Ça fait du bien de cracher sur un portrait de la Reine ou de Sarkozy quand il prétend être roi, il est nécessaire de défendre les opprimés, mais l’insurrection chez Jarman est d’une nature autrement irréductible. Ses films sont comme des tableaux de son Caravage chéri : tous les souvenirs qu’ils permettent, tous les rêves qu’ils attisent et les raisons de se révolter. On entend le rire d’une femme, on se rappelle de celui de Nico dans La Dolce Vita. Tilda Swinton se lance dans une danse des sept voiles, c’est Isadora Duncan qui revient. On voit un jeune homme fusillé à répétition, c’est Lorca qu’on assassine. Et puis tous ces expulsés, émigrants, sans-papiers, clandestins, bombardés, qui sont les âmes errantes et déportées, éclairées à la torche, filmées au bazooka dans The Last of England, film du XXe siècle qui vaut pour aujourd’hui.

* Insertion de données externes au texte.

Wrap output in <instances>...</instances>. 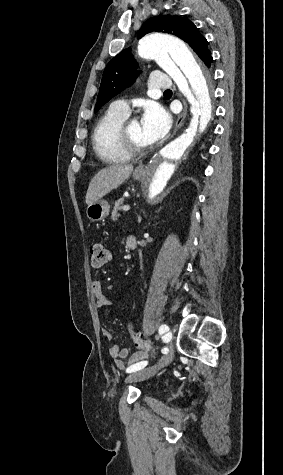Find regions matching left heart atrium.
Listing matches in <instances>:
<instances>
[{
  "instance_id": "obj_1",
  "label": "left heart atrium",
  "mask_w": 283,
  "mask_h": 475,
  "mask_svg": "<svg viewBox=\"0 0 283 475\" xmlns=\"http://www.w3.org/2000/svg\"><path fill=\"white\" fill-rule=\"evenodd\" d=\"M144 138L150 143L163 139L171 127V117L159 104H149L142 115Z\"/></svg>"
}]
</instances>
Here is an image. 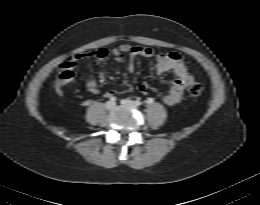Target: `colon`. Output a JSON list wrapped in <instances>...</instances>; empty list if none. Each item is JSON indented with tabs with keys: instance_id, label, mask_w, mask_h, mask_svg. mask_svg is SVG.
<instances>
[{
	"instance_id": "colon-1",
	"label": "colon",
	"mask_w": 260,
	"mask_h": 205,
	"mask_svg": "<svg viewBox=\"0 0 260 205\" xmlns=\"http://www.w3.org/2000/svg\"><path fill=\"white\" fill-rule=\"evenodd\" d=\"M88 56H90V57H99L98 51L93 52V53L89 54ZM188 92L192 96H199L203 92V86H202V84H200L198 82L192 83L189 86V88H188Z\"/></svg>"
}]
</instances>
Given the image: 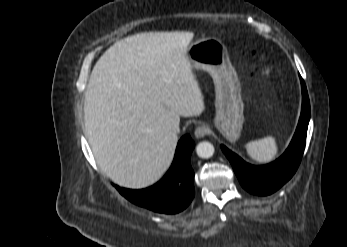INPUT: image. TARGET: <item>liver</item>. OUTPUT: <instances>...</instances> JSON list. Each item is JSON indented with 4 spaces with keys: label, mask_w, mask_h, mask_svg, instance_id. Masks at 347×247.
<instances>
[{
    "label": "liver",
    "mask_w": 347,
    "mask_h": 247,
    "mask_svg": "<svg viewBox=\"0 0 347 247\" xmlns=\"http://www.w3.org/2000/svg\"><path fill=\"white\" fill-rule=\"evenodd\" d=\"M193 32L126 37L96 62L87 85L84 125L93 155L114 183L154 184L170 166L180 116L199 115L204 97L186 59Z\"/></svg>",
    "instance_id": "obj_1"
}]
</instances>
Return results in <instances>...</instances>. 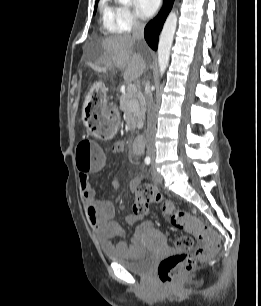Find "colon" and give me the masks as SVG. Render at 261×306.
I'll return each instance as SVG.
<instances>
[{"label":"colon","instance_id":"1","mask_svg":"<svg viewBox=\"0 0 261 306\" xmlns=\"http://www.w3.org/2000/svg\"><path fill=\"white\" fill-rule=\"evenodd\" d=\"M94 130L101 139H111L115 130L112 124L96 126ZM103 151L89 140H82L76 147L77 167L87 171L99 165L104 160ZM154 201H162L155 186L144 184L138 188L133 206L134 214L145 217L149 214V206ZM162 209L171 224L187 233L177 237L176 253L165 257L158 265V276L163 283L172 284L182 275L192 271L198 262L208 260L220 247V237L210 227L203 224L197 217L182 210H176L172 205L163 201ZM195 239L203 244L194 253L190 251L195 246Z\"/></svg>","mask_w":261,"mask_h":306}]
</instances>
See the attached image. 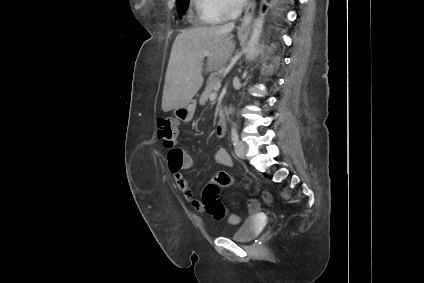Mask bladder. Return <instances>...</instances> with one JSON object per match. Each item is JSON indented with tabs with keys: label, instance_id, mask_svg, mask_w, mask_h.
<instances>
[{
	"label": "bladder",
	"instance_id": "31cf9c89",
	"mask_svg": "<svg viewBox=\"0 0 424 283\" xmlns=\"http://www.w3.org/2000/svg\"><path fill=\"white\" fill-rule=\"evenodd\" d=\"M262 223L256 217L247 218L242 225L230 236L236 242H250L260 233Z\"/></svg>",
	"mask_w": 424,
	"mask_h": 283
}]
</instances>
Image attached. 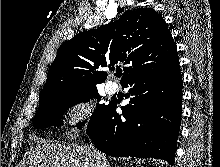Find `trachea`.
I'll use <instances>...</instances> for the list:
<instances>
[{"label": "trachea", "mask_w": 220, "mask_h": 167, "mask_svg": "<svg viewBox=\"0 0 220 167\" xmlns=\"http://www.w3.org/2000/svg\"><path fill=\"white\" fill-rule=\"evenodd\" d=\"M116 76H117V77H120V76H121V73H117Z\"/></svg>", "instance_id": "obj_1"}]
</instances>
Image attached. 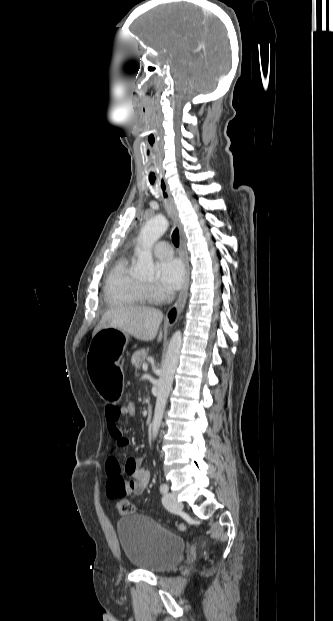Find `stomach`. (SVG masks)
Returning <instances> with one entry per match:
<instances>
[{
	"mask_svg": "<svg viewBox=\"0 0 333 621\" xmlns=\"http://www.w3.org/2000/svg\"><path fill=\"white\" fill-rule=\"evenodd\" d=\"M129 336L122 330L105 328L95 334L86 356V365L95 392L103 401L116 403L125 389L123 380V356L121 350Z\"/></svg>",
	"mask_w": 333,
	"mask_h": 621,
	"instance_id": "0dacf381",
	"label": "stomach"
}]
</instances>
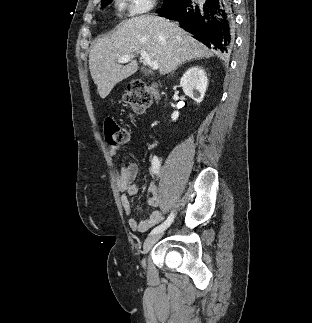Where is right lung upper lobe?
Segmentation results:
<instances>
[{
	"label": "right lung upper lobe",
	"instance_id": "1",
	"mask_svg": "<svg viewBox=\"0 0 312 323\" xmlns=\"http://www.w3.org/2000/svg\"><path fill=\"white\" fill-rule=\"evenodd\" d=\"M108 0H101V4L107 2Z\"/></svg>",
	"mask_w": 312,
	"mask_h": 323
}]
</instances>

Le cinéma de Jarman est comme une fiole de poppers sous nos narines endormies. A respirer à fond, avec les effets afférents dénombrés par l’impeccable Tilda Swinton : «Le foutoir, l’argot, la musique de Simon Fisher Turner, les vrais visages, l’intellectualisme, la mauvaise humeur, la bonne humeur, l’insolence, les normes, l’anarchie, le romantisme, le classicisme, l’optimisme, l’activisme, la jubilation, l’orgueil, la résistance, l’esprit, la lutte, les couleurs, la grâce, la passion, la beauté.»

Festival Théâtres au cinéma, au Magic Cinéma de Bobigny, du 28 mars au 13 avril. Rens. : 01 41 60 12 36 ou www.magic-cinéma.fr

(1) Ed. Thames et Hudson, 1996, 144 pp., 22,50 €.